Determine the number of lines in the data that include the word "Montagem", and write only that number.
++++++
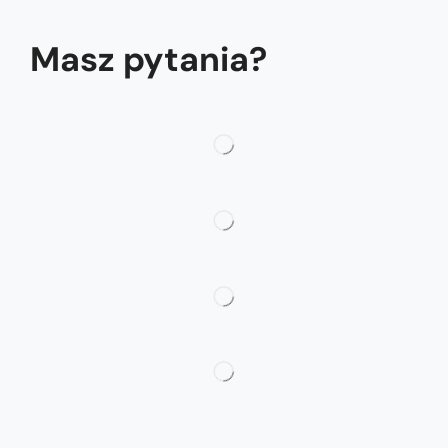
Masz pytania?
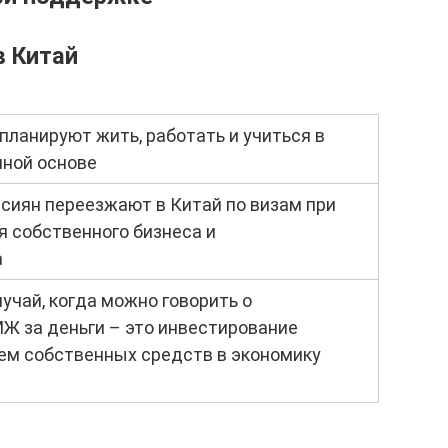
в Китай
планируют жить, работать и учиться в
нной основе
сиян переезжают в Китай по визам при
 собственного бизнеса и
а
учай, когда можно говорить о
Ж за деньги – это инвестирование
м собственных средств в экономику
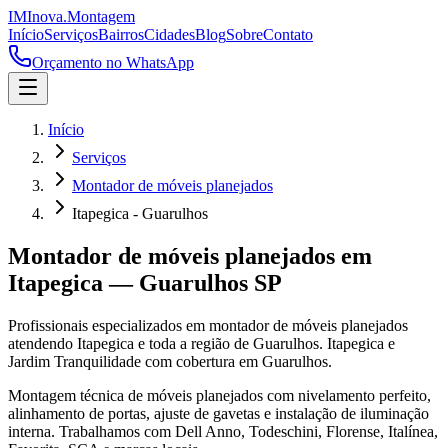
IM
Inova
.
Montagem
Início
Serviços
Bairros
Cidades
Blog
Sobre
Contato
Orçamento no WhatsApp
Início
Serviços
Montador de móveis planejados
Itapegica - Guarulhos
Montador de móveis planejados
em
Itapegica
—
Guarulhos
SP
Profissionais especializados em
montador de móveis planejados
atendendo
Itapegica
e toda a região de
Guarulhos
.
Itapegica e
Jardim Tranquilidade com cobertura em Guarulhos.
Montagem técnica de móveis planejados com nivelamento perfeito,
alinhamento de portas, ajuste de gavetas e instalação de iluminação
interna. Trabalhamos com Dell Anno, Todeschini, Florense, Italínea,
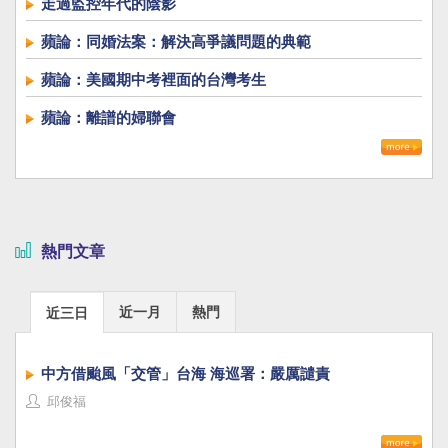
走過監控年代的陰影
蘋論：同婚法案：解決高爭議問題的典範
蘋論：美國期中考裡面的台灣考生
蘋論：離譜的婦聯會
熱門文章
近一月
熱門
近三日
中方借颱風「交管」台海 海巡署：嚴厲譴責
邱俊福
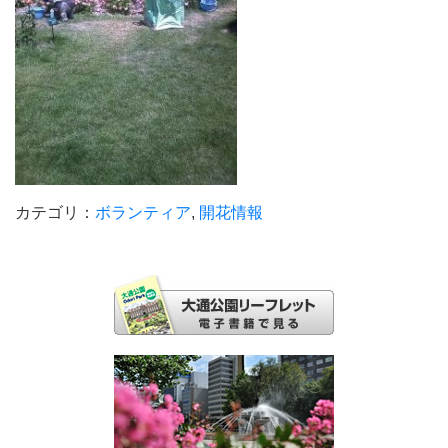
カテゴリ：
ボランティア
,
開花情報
++++++
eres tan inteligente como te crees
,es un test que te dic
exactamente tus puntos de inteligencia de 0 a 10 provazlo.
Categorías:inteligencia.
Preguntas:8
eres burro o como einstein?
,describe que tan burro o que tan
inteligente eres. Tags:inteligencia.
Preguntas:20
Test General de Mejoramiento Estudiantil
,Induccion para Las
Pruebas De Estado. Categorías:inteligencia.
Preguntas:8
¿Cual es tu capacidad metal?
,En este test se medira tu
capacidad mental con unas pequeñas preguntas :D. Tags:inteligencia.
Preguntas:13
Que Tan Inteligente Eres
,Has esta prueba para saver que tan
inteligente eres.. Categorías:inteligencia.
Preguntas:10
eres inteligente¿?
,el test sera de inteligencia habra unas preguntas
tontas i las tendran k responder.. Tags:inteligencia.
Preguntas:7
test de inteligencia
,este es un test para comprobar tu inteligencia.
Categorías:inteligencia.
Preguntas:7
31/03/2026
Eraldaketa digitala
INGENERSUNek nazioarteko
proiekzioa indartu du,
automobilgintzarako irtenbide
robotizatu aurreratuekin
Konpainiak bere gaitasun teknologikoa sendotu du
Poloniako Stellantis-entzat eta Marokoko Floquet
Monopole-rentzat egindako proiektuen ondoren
++++++
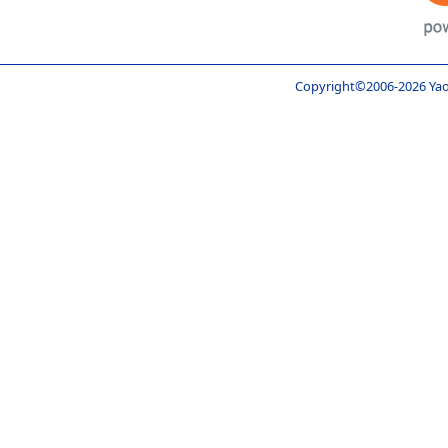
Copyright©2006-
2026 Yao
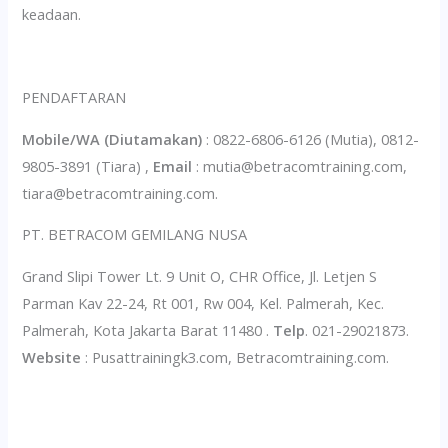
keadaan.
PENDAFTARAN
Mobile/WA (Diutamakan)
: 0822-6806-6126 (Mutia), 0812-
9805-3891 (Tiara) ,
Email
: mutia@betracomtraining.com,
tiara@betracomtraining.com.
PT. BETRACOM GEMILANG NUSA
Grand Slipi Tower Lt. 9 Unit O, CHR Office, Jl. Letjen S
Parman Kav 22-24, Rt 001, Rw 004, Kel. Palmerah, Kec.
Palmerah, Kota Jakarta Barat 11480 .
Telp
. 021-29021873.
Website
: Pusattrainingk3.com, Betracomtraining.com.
++++++
RESPONSE:
2